A nossa orientação para o futuro e os nossos dias orientados para objectivos e projectos criam um estilo de vida rápido e “acelerado”. Trabalhamos incessantemente para atingir os nossos objectivos mais rapidamente, porque pensamos que as nossas vidas serão melhores, mais agradáveis e mais perfeitas quando os atingirmos. Então, poderá finalmente abrandar e desfrutar da vida.
O benefício é uma produtividade altíssima. Mas as desvantagens são um ritmo de vida mais isolado, mais egocêntrico e mais mecânico. Com menos momentos para saborear o que há de bom no presente.
O que é que isto implica para os terceiros espaços?

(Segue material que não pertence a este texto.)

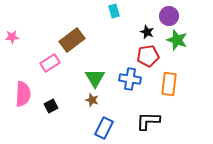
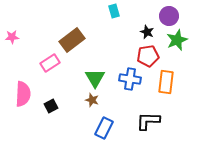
green star: rotated 30 degrees clockwise
orange rectangle: moved 3 px left, 2 px up
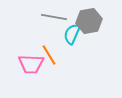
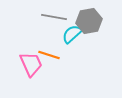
cyan semicircle: rotated 25 degrees clockwise
orange line: rotated 40 degrees counterclockwise
pink trapezoid: rotated 116 degrees counterclockwise
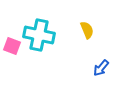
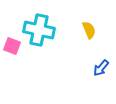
yellow semicircle: moved 2 px right
cyan cross: moved 5 px up
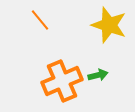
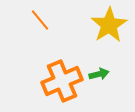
yellow star: rotated 21 degrees clockwise
green arrow: moved 1 px right, 1 px up
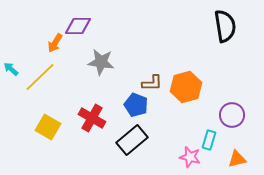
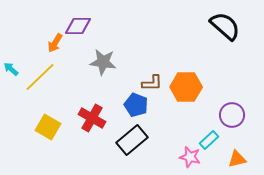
black semicircle: rotated 40 degrees counterclockwise
gray star: moved 2 px right
orange hexagon: rotated 16 degrees clockwise
cyan rectangle: rotated 30 degrees clockwise
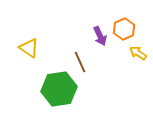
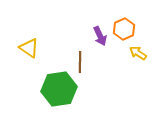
brown line: rotated 25 degrees clockwise
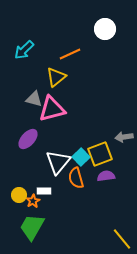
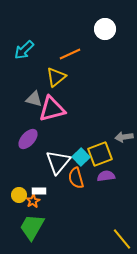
white rectangle: moved 5 px left
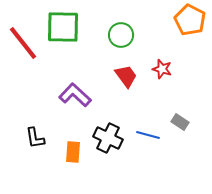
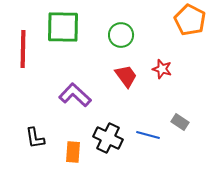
red line: moved 6 px down; rotated 39 degrees clockwise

Bem, quando os objectivos futuros são o ponto mais constante da atenção diária, os momentos de transição têm menos peso. É um cliché, mas preocupar-se com o futuro tira-nos do presente. A contemplação parece uma indulgência. E os momentos “sem objetivo” deixam de ser imersivos.
Sem tempo regular para a falta de objectivos, o terceiro espaço não tem lugar natural nas nossas vidas. Por isso, não nos entregamos a eles.

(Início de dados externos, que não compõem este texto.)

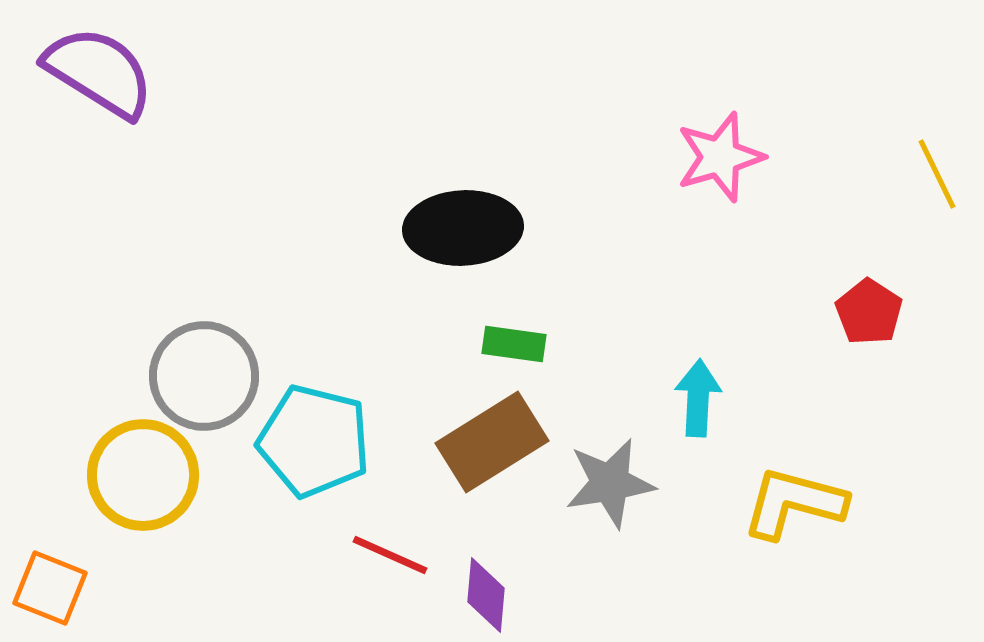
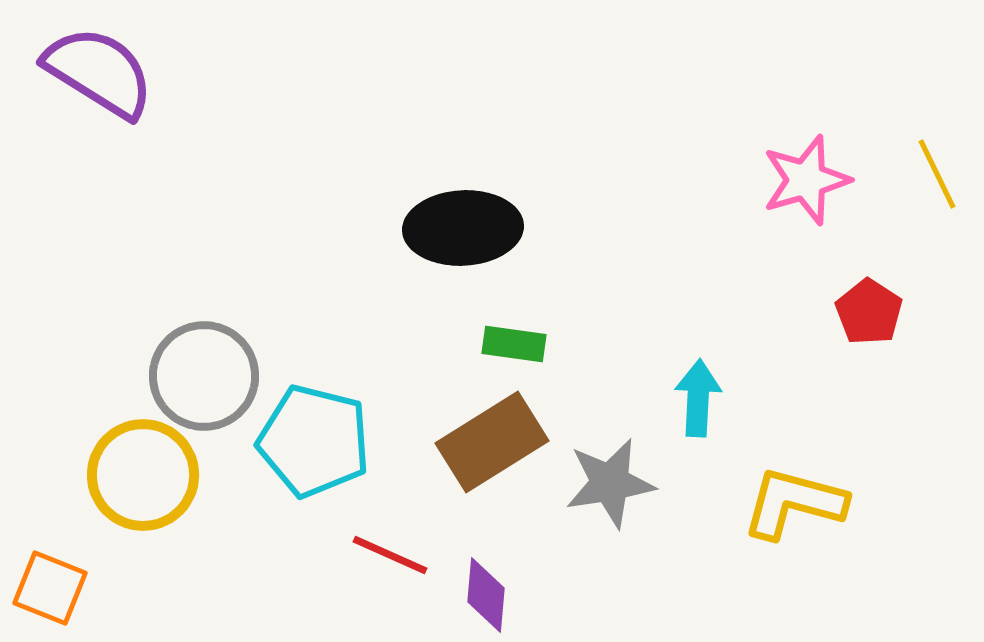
pink star: moved 86 px right, 23 px down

Utilizar os terceiros espaços para fazer pausas na vida orientada para os objectivos
As mesas de xadrez vazias com que começámos são um símbolo adequado: ter terceiros espaços não é suficiente para nos levar a utilizá-los.

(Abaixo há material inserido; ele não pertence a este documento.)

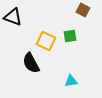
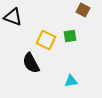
yellow square: moved 1 px up
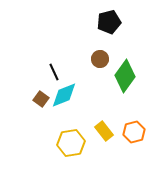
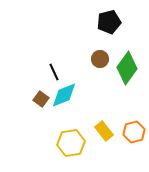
green diamond: moved 2 px right, 8 px up
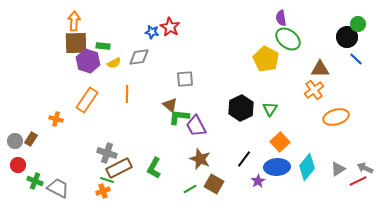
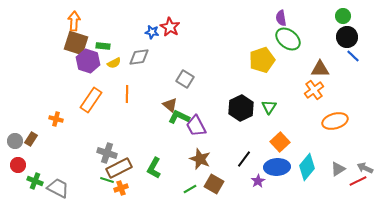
green circle at (358, 24): moved 15 px left, 8 px up
brown square at (76, 43): rotated 20 degrees clockwise
yellow pentagon at (266, 59): moved 4 px left, 1 px down; rotated 25 degrees clockwise
blue line at (356, 59): moved 3 px left, 3 px up
gray square at (185, 79): rotated 36 degrees clockwise
orange rectangle at (87, 100): moved 4 px right
green triangle at (270, 109): moved 1 px left, 2 px up
green L-shape at (179, 117): rotated 20 degrees clockwise
orange ellipse at (336, 117): moved 1 px left, 4 px down
orange cross at (103, 191): moved 18 px right, 3 px up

No entanto, as mesmas mesas revelam uma espécie de esperança inocente por parte dos projectistas.
Que, num momento, é possível que dois estranhos saiam dos seus planos para o dia e entrem numa interação espontânea e alegre.
O otimismo de que, se houver um terceiro espaço, é possível que duas pessoas se liguem, e que vale a pena cultivar essa ligação, mesmo debaixo de um parque de estacionamento.
Estou a lembrar-me de uma anedota de um amigo. Pintando em parques, observou que as pessoas mais velhas, curiosas, tendiam a aproximar-se dele e a perguntar-lhe o que estava a fazer. Havia um certo espanto modesto da sua parte, porque não era habitual ver alguém suficientemente interessado no espaço para o querer capturar. Falavam durante algum tempo, partilhavam histórias e depois iam embora para tratar dos seus assuntos.
O meu amigo foi ao parque com a intenção de pintar, mas surgiram interacções agradáveis e não planeadas à medida que as pessoas entravam e saíam do espaço e se deparavam com algo que lhes interessava. É este o tipo de espontaneidade que os terceiros espaços possibilitam.
É um lembrete de que, por vezes, ao permanecer num espaço, pode descobrir experiências que de outra forma não poderia planear ou imaginar.
Podemos concordar que existe uma notável escassez de comunidade e de tempo sem direção. Cada um deles oferece valor para o bem-estar, mas requer um esforço deliberado para ser obtido.
A azáfama e a agitação vieram para ficar. No entanto, podemos fazer o nosso melhor para encontrar actividades, espaços e pequenos intervalos de tempo onde possamos contactar com novas pessoas e desfrutar de ser. Fazer pausas nos nossos objectivos e desfrutar da permanência, mesmo que o nosso modo de vida nem sempre nos leve a isso.
Para retomar a frase de Chul Han, o antídoto para perseguir o futuro é criar duração. Isto significa reconhecer e saborear os momentos em que queremos realmente ficar, em vez de nos concentrarmos sempre em quando teremos de passar para o próximo. Sentir-se à vontade nos momentos em que não precisamos de nos preocupar com o que está para vir, e sentir gratidão por eles.
A experiência do tempo é aprofundada quando deixamos de nos preocupar com a sua “utilidade”. Byung Chul Han chama-lhe Tempo Bom, que é quando a mente se esvazia de desejos futuros, aprofundando assim o nosso envolvimento com o presente.
A duração é um prazer que está a tornar-se cada vez mais raro. Mas os terceiros espaços permitem-lhe viver essa experiência. Ainda a podemos encontrar em parques, em cumprimentos a estranhos e em mesas de xadrez vazias por baixo de parques de estacionamento.